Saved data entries
====================

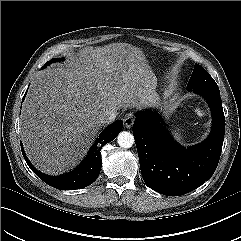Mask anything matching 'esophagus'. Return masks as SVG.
<instances>
[{
    "label": "esophagus",
    "mask_w": 241,
    "mask_h": 241,
    "mask_svg": "<svg viewBox=\"0 0 241 241\" xmlns=\"http://www.w3.org/2000/svg\"><path fill=\"white\" fill-rule=\"evenodd\" d=\"M134 115L133 113H127L124 118H123V122L126 128H131L132 125L134 124Z\"/></svg>",
    "instance_id": "34e87169"
}]
</instances>
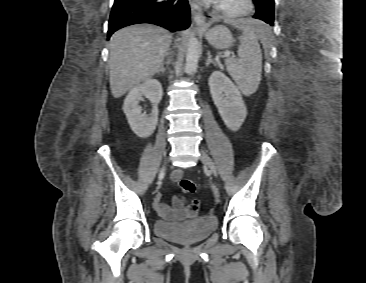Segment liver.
<instances>
[{"label": "liver", "mask_w": 366, "mask_h": 283, "mask_svg": "<svg viewBox=\"0 0 366 283\" xmlns=\"http://www.w3.org/2000/svg\"><path fill=\"white\" fill-rule=\"evenodd\" d=\"M238 29L243 26L233 24ZM268 30L261 28L259 31ZM172 34L153 24H137L116 31L109 43L110 89L119 98L150 79L169 51Z\"/></svg>", "instance_id": "liver-1"}]
</instances>
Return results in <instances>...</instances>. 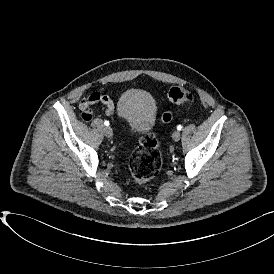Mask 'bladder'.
I'll use <instances>...</instances> for the list:
<instances>
[{"label": "bladder", "mask_w": 274, "mask_h": 274, "mask_svg": "<svg viewBox=\"0 0 274 274\" xmlns=\"http://www.w3.org/2000/svg\"><path fill=\"white\" fill-rule=\"evenodd\" d=\"M117 116L131 132L147 133L155 123V102L148 92L140 89H130L119 98Z\"/></svg>", "instance_id": "bladder-1"}]
</instances>
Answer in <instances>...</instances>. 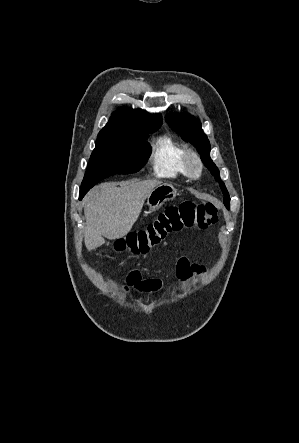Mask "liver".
<instances>
[{
  "instance_id": "6515ba94",
  "label": "liver",
  "mask_w": 299,
  "mask_h": 443,
  "mask_svg": "<svg viewBox=\"0 0 299 443\" xmlns=\"http://www.w3.org/2000/svg\"><path fill=\"white\" fill-rule=\"evenodd\" d=\"M161 182L145 180L102 183L84 198L86 219L84 242L88 250L126 236L137 221L150 192Z\"/></svg>"
}]
</instances>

====================

- TASK TO COMPLETE -
Where a line above holds the word "evenodd", copy it.

- RESULT OF THE EXERCISE -
    "mask_svg": "<svg viewBox=\"0 0 241 241\" xmlns=\"http://www.w3.org/2000/svg\"><path fill=\"white\" fill-rule=\"evenodd\" d=\"M134 115L133 113H127L124 118H123V122L126 128H131L132 125L134 124Z\"/></svg>",
[{"label": "liver", "mask_w": 366, "mask_h": 283, "mask_svg": "<svg viewBox=\"0 0 366 283\" xmlns=\"http://www.w3.org/2000/svg\"><path fill=\"white\" fill-rule=\"evenodd\" d=\"M238 29L243 26L233 24ZM268 30L261 28L259 31ZM172 34L153 24H137L116 31L109 43L110 89L119 98L150 79L169 51Z\"/></svg>", "instance_id": "liver-1"}]
[{"label": "bladder", "mask_w": 274, "mask_h": 274, "mask_svg": "<svg viewBox=\"0 0 274 274\" xmlns=\"http://www.w3.org/2000/svg\"><path fill=\"white\" fill-rule=\"evenodd\" d=\"M117 116L131 132L147 133L155 123V102L148 92L140 89H130L119 98Z\"/></svg>", "instance_id": "bladder-1"}]
  "mask_svg": "<svg viewBox=\"0 0 299 443\" xmlns=\"http://www.w3.org/2000/svg\"><path fill=\"white\" fill-rule=\"evenodd\" d=\"M161 182L145 180L102 183L84 198L86 219L84 242L88 250L126 236L137 221L150 192Z\"/></svg>"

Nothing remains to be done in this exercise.